I'm going through the paper of D. Zagier on Short Proof of Prime Number Theorem. There it says in V that
$\Phi(s)=\int_1^\infty \frac{d\vartheta(x)}{x^s}$ . Can someone please explain in details why that is the case ?
And also how The Analytic Theorem is being applied here to the functions defined as f(t) and g(z) ?
MSE question link:
Newman's "Natural proof"(Analytic) of Prime Number Theorem (1980)
Edit: I have understood how the Analytic Theorem is being applied here but I am still unable to figure out about that integral. I saw a post mentioning that because $\vartheta(x)$ changes by $log(p)$ for primes only. I got that point but is their a way to formally proof that thing. Any relative reference is appreciated.
Thank you ,
Best Answer
This is a form of integration called Riemann-Stieltjes integration.
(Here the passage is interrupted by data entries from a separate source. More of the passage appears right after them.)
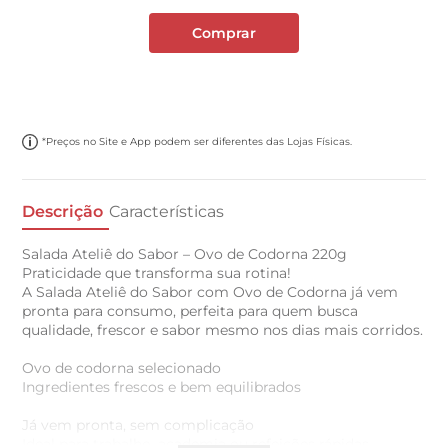
Comprar
*Preços no Site e App podem ser diferentes das Lojas Físicas.
Descrição
Características
Salada Ateliê do Sabor – Ovo de Codorna 220g
Praticidade que transforma sua rotina!
A Salada Ateliê do Sabor com Ovo de Codorna já vem
pronta para consumo, perfeita para quem busca
qualidade, frescor e sabor mesmo nos dias mais corridos.
Ovo de codorna selecionado
Ingredientes frescos e bem equilibrados
Já vem pronta, sem complicação
Ideal para trabalho, academia ou refeições rápidas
In short, we define
$$ \int_a^b f(x) d g(x) = \sum f(c_j) \big( g(x_{j + 1}) - g(x_j) \big) $$
for partitions $a = x_0 < \cdots < x_n = b$ and points $c_j \in [x_j, x_{j + 1}]$. This is a weighted generalization of typical Riemann integration.
Concretely, we can think of this sort of integral as adding $f(x) \Delta(g(x))$ whenever $g(x)$ changes.
Here, $\vartheta(x) = \sum_{p \leq x} \log p$ is the first Chebyshev function. Observe that this changes only on intervals $(p - \epsilon, p + \epsilon)$ when $p$ is prime (for sufficiently small $\epsilon$). Thus a Riemann-Stieltjes integral of the form
$$ \int_a^b f(x) d \vartheta(x)$$
for a continuous function $f$ on an interval $[a, b]$ (and where $p_1, \ldots, p_k$ are the primes in the interval $[a, b]$) will be the limit of partition terms that look like
$$ \sum_{j = 1}^k f(\alpha_j) \big( \vartheta(p_j + \epsilon) - \vartheta(p_j - \epsilon) \big) \to \sum_{j = 1}^k f(p_j) \log p_j.$$
Here, I write $\alpha_j$ to mean some number in $(p_j - \epsilon, p_j + \epsilon)$. As I've assumed $f$ is continuous, the limit as $\epsilon \to 0$ tends to $f(p_j)$. And the point is that for all $\epsilon > 0$, $\vartheta(p_j + \epsilon) - \vartheta(p_j - \epsilon) = \log p_j$ exactly. As $\vartheta(x)$ only changes around $p_j$, there is no other contribution to the integral.
More explicitly, I have given an explicit limit of partitions of the interval $[a, b]$, consisting of $2\epsilon$ boxes around primes; and I claim that taking refinements of this partition (i.e. taking $\epsilon \to 0$) converges.
Applying this to $f(x) = x^{-s}$ and to the integral $\int_1^B x^{-s} d \vartheta(x)$ shows that
$$ \int_1^B \frac{d \vartheta(x)}{x^s} = \sum_{1 \leq p \leq B} \frac{\log p}{p^s}. $$
Taking the improper integral amounts to taking the limit as $B \to \infty$, which is equal to $\sum (\log p)/p^s$ as long as $s > 1$, which guarantees absolute convergence.